> Task item:
Go over the data and keep only the lines that include "voor".

# # #

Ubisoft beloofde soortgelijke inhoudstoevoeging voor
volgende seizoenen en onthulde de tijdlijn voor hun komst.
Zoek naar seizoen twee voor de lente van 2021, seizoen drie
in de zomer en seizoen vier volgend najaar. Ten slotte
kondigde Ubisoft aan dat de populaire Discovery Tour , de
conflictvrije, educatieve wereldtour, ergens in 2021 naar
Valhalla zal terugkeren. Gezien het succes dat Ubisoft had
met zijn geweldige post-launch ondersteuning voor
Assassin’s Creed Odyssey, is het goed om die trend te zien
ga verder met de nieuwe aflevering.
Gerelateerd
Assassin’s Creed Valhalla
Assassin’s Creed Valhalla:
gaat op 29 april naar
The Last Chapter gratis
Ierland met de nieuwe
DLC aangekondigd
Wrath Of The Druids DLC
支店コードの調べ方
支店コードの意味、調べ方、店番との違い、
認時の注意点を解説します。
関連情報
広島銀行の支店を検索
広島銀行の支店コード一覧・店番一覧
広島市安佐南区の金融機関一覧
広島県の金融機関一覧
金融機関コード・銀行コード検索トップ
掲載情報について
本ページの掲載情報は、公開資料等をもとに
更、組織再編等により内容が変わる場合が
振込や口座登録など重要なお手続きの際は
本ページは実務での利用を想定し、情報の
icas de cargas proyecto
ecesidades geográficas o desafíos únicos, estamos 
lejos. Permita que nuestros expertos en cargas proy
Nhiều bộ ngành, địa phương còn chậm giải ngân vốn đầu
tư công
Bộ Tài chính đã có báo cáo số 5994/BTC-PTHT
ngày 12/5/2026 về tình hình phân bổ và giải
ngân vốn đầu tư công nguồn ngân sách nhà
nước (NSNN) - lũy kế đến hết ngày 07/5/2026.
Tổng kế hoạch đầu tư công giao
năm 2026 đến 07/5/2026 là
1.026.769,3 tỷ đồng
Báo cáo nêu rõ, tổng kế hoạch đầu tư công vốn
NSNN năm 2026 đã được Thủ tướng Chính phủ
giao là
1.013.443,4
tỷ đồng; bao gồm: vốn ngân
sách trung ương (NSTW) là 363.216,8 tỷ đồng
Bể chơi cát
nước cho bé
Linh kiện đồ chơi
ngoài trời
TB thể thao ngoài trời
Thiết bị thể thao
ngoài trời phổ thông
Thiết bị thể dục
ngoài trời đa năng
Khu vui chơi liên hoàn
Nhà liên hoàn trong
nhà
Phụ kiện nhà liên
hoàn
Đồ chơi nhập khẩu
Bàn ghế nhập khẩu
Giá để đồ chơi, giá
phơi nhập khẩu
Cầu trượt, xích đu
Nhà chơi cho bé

# # #

> Result for this task:
Ubisoft beloofde soortgelijke inhoudstoevoeging voor
volgende seizoenen en onthulde de tijdlijn voor hun komst.
Zoek naar seizoen twee voor de lente van 2021, seizoen drie
met zijn geweldige post-launch ondersteuning voor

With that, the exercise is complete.